Kini, sang Bupati beserta istri dan anggotanya disangkakan melanggar Pasal 12 ayat (1) huruf a atau b atau Pasal 11 Undang-Undang Nomor 31 Tahun 1999 sebagaimana telah diubah dengan Undang-Undang Nomor 20 Tahun 2001 tentang Pemberantasan Tindak Pidana Korupsi juncto Pasal 55 ayat (1) ke-1 KUHP.

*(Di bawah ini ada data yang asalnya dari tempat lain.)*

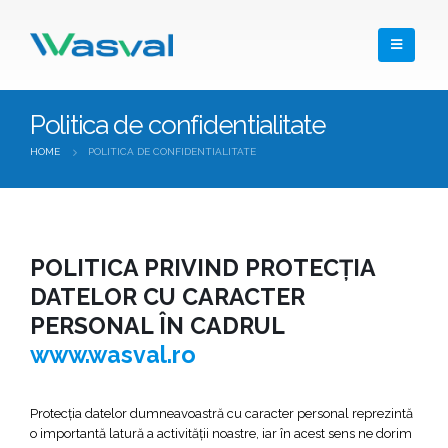
Politica de confidentialitate
HOME
POLITICA DE CONFIDENTIALITATE
POLITICA PRIVIND PROTECŢIA
DATELOR CU CARACTER
PERSONAL ÎN CADRUL
www.wasval.ro
Protecţia datelor dumneavoastră cu caracter personal reprezintă
o importantă latură a activităţii noastre, iar în acest sens ne dorim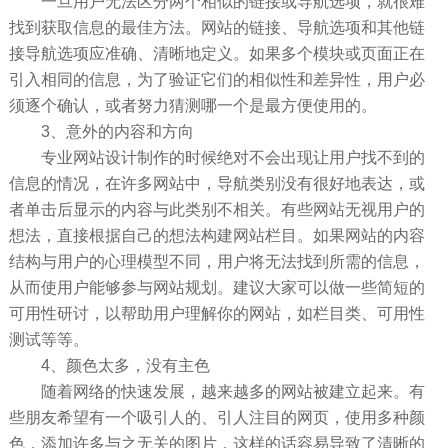
一旦用户无法区分两个相似的链接或导航选项，就很难
找到获取信息的最佳方法。网站的链接、导航选项和其他链
接导航选项应准确、清晰地定义。如果多个模块或页面正在
引入相同的信息，为了验证它们的相似性和差异性，用户必
须逐个确认，或者努力猜测哪一个是最方便使用的。
3、意外的内容和方向
专业网站设计制作的时候绝对不会出现让用户找不到的
信息的情况，在许多网站中，导航类别没有很好地表达，或
者单击后显示的内容与此类别不相关。有些网站无视用户的
想法，直接根据自己的想法构建网站栏目。如果网站的内容
结构与用户的心理模型不同，用户将无法找到所需的信息，
从而使用户能够参与网站规划。建议大家可以做一些简短的
可用性研讨，以帮助用户理解你的网站，如栏目类、可用性
测试等等。
4、颜色太多，没有主色
随着网络的快速发展，越来越多的网站被建立起来。有
些朋友希望有一个吸引人的、引人注目的网页，使用多种颜
色，添加许多与之无关的图片，这样的话容易导致了清晰的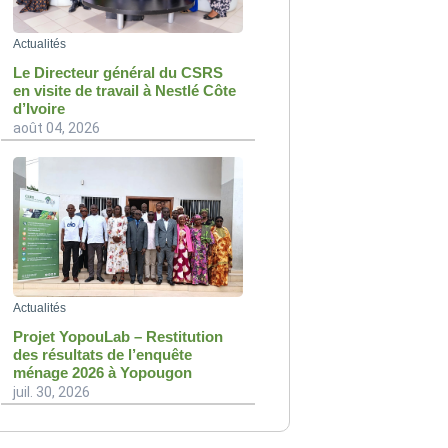
Actualités
Le Directeur général du CSRS
en visite de travail à Nestlé Côte
d’Ivoire
août 04, 2026
Actualités
Projet YopouLab – Restitution
des résultats de l’enquête
ménage 2026 à Yopougon
juil. 30, 2026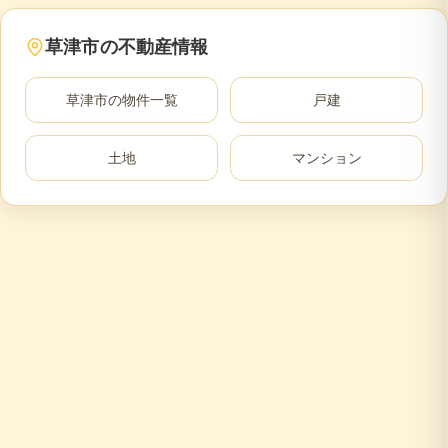
草津市
の不動産情報
草津市
の物件一覧
戸建
土地
マンション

Sementara Aditya Maharani dan Deky Aryanto dijerat melanggar Pasal 5 ayat 1 huruf a atau b atau Pasal 13 Undang-Undang Nomor 31 Tahun 1999 sebagaimana telah diubah dengan Undang-Undang Nomor 20 Tahun 2001 tentang Pemberantasan Tindak Pidana Korupsi juncto Pasal 55 ayat (1) ke-1 KUHP. (ar)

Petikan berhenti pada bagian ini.